2019 has not been a great year for the “privacy-focused” messenger application – with not one, but two major vulnerabilities found in its code.

The first was an attack (CVE-2019-3568) that could remotely install surveillance software on smartphones , just by simply calling the victim’s phone. The WhatsApp call doesn’t have to be answered and the attack will erase the call logs, so you won’t be able to trace the attacker back.


This worked by exploiting a bug in the part of the application that dealt with translating your voice into data to send rigged requests to the target phone, and abusing how Whatsapp responds to them to install software that can monitor your calls and execute commands on your phone without your knowledge.

This means phone-tapping , message stealing and password theft all become possibilities once remote code execution has been established.


The second is an attack that resulted in the victim’s phone being compromised by just sending a corrupted GIF to the victim, and then waiting for them to open up their gallery.

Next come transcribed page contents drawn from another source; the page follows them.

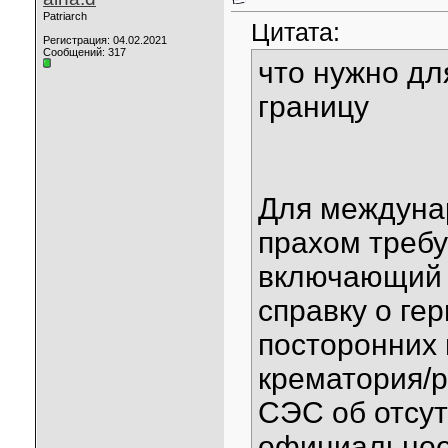
Patriarch
Цитата:
Регистрация: 04.02.2021
Сообщений: 317
что нужно дл
границу
Для междуна
прахом требу
включающий 
справку о ге
посторонних 
крематория/р
СЭС об отсут
официальное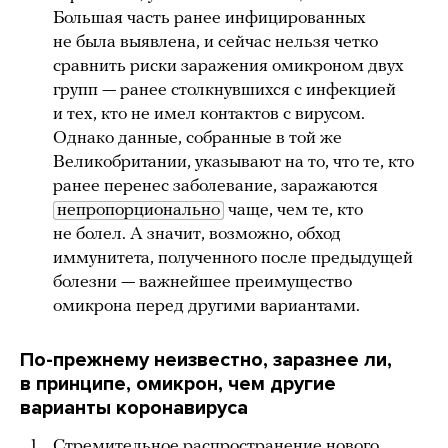
Большая часть ранее инфицированных
не была выявлена, и сейчас нельзя четко
сравнить риски заражения омикроном двух
групп — ранее столкнувшихся с инфекцией
и тех, кто не имел контактов с вирусом.
Однако данные, собранные в той же
Великобритании, указывают на то, что те, кто
ранее перенес заболевание, заражаются
непропорционально
чаще, чем те, кто
не болел. А значит, возможно, обход
иммунитета, полученного после предыдущей
болезни — важнейшее преимущество
омикрона перед другими вариантами.
По-прежнему неизвестно, заразнее ли,
в принципе, омикрон, чем другие
варианты коронавируса
Стремительное распространение нового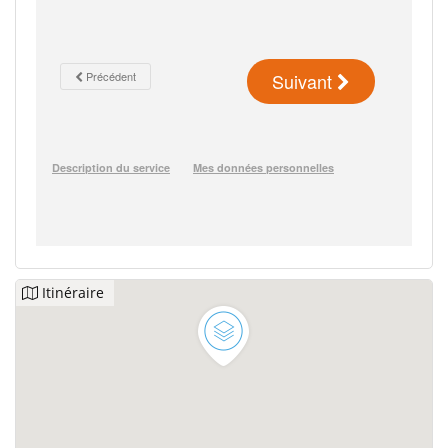
Itinéraire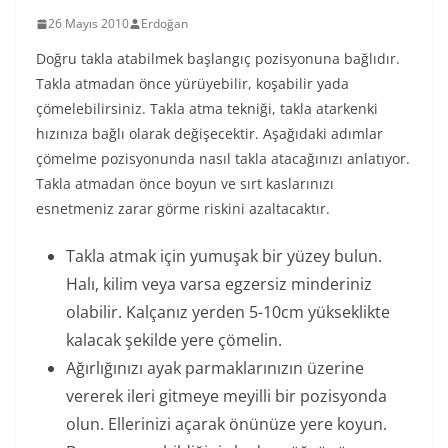
26 Mayıs 2010
Erdoğan
Doğru takla atabilmek başlangıç pozisyonuna bağlıdır.
Takla atmadan önce yürüyebilir, koşabilir yada
çömelebilirsiniz. Takla atma tekniği, takla atarkenki
hızınıza bağlı olarak değişecektir. Aşağıdaki adımlar
çömelme pozisyonunda nasıl takla atacağınızı anlatıyor.
Takla atmadan önce boyun ve sırt kaslarınızı
esnetmeniz zarar görme riskini azaltacaktır.
Takla atmak için yumuşak bir yüzey bulun.
Halı, kilim veya varsa egzersiz minderiniz
olabilir. Kalçanız yerden 5-10cm yükseklikte
kalacak şekilde yere çömelin.
Ağırlığınızı ayak parmaklarınızın üzerine
vererek ileri gitmeye meyilli bir pozisyonda
olun. Ellerinizi açarak önünüze yere koyun.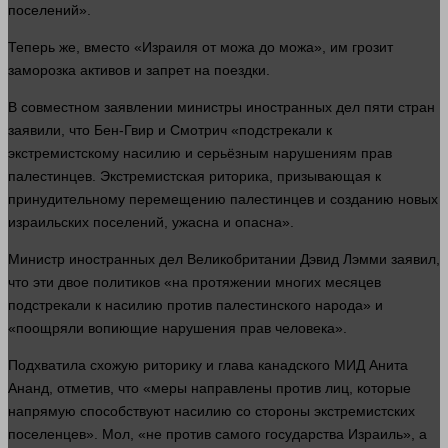
поселений».
Теперь же, вместо «Израиля от можа до можа», им грозит
заморозка активов и
запрет
на поездки.
В совместном заявлении министры иностранных дел пяти стран
заявили, что Бен-Гвир и Смотрич «подстрекали к
экстремистскому насилию и серьёзным нарушениям прав
палестинцев. Экстремистская риторика, призывающая к
принудительному перемещению палестинцев и созданию новых
израильских поселений, ужасна и опасна».
Министр иностранных дел Великобритании Дэвид Лэмми заявил,
что эти двое политиков «на протяжении многих месяцев
подстрекали к насилию против палестинского народа» и
«поощряли вопиющие нарушения прав человека».
Подхватила схожую риторику и глава канадского МИД Анита
Ананд, отметив, что «меры направлены против лиц, которые
напрямую способствуют насилию со
стороны
экстремистских
поселенцев». Мол, «не против самого государства Израиль», а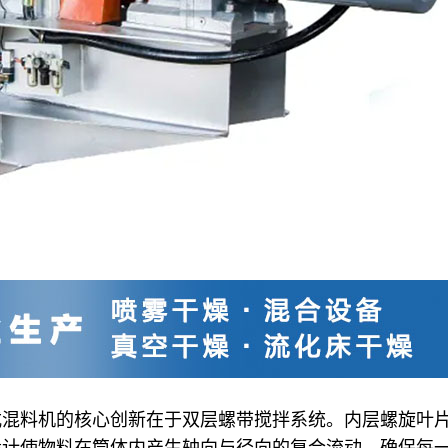
式混料机的核心创新在于双层螺带搅拌系统。内层螺旋叶
设计使物料在筒体内产生轴向与径向的复合流动，确保每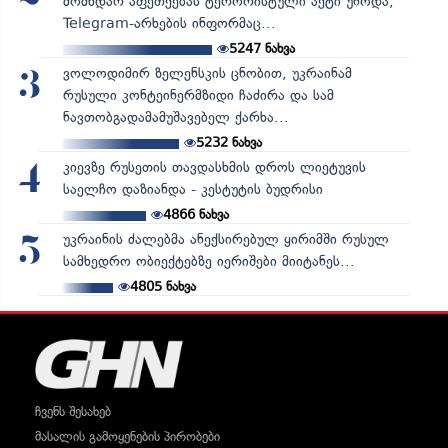
მომხდარ აფეთქებას ტერორისტული აქტი უწოდა,
Telegram-არხების ინფორმაც...
5247
ნახვა
ვოლოდიმირ ზელენსკის ცნობით, უკრაინამ
3
რუსული კონტეინერმზიდი ჩაძირა და სამ
ნავთობგადამამუშავებელ ქარხა...
5232
ნახვა
კიევზე რუსეთის თავდასხმის დროს ლიეტუვის
4
საელჩო დაზიანდა - კესტუტის ბუდრისი
4866
ნახვა
უკრაინის ძალებმა ანექსირებულ ყირიმში რუსულ
5
სამხედრო ობიექტებზე იერიშები მიიტანეს...
4805
ნახვა
ჩვენს შესახებ
მასალის გამოყენების პირობები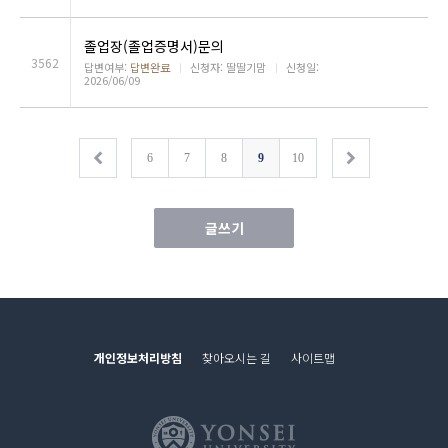
졸업장(졸업증명서)문의
3562
답변여부:
답변완료
ㅣ
신청자: 딸딸기맘
ㅣ
신청일:
2026/06/09
6
7
8
9
10
글쓰기
개인정보처리방침
찾아오시는 길
사이트맵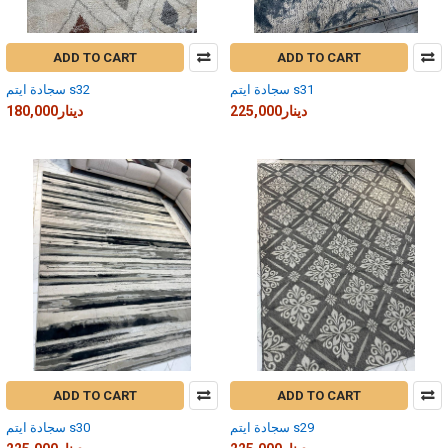
ADD TO CART
ADD TO CART
سجادة ايتم s31
سجادة ايتم s32
225,000دينار
180,000دينار
ADD TO CART
ADD TO CART
سجادة ايتم s29
سجادة ايتم s30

The internet’s favourite method of responding sarcastically to Facebook comments, ironically repurposed to attack an app owned by Facebook…


A Singaporean security researcher calling himself Awakened, discovered this bug and released a now-infamous video showing him demonstrating this attack on a phone using WhatsApp, controlling the phone via his laptop and hopefully scaring most of the people watching to immediately update their phones. His demonstration of this attack is below:



Exim, a business email application with millions of users has had a similar RCE vulnerability discovered in the last few months, and the list truly does go on, and on , and on…

And that’s just 2019!


There are thousands of people out there whose livelihood depends on cracking into the software you use every day, not all of them are on the right side of the law.

Patch your systems and update your phones, and you should make a hacker’s life more difficult, and make your network and personal life a little more secure.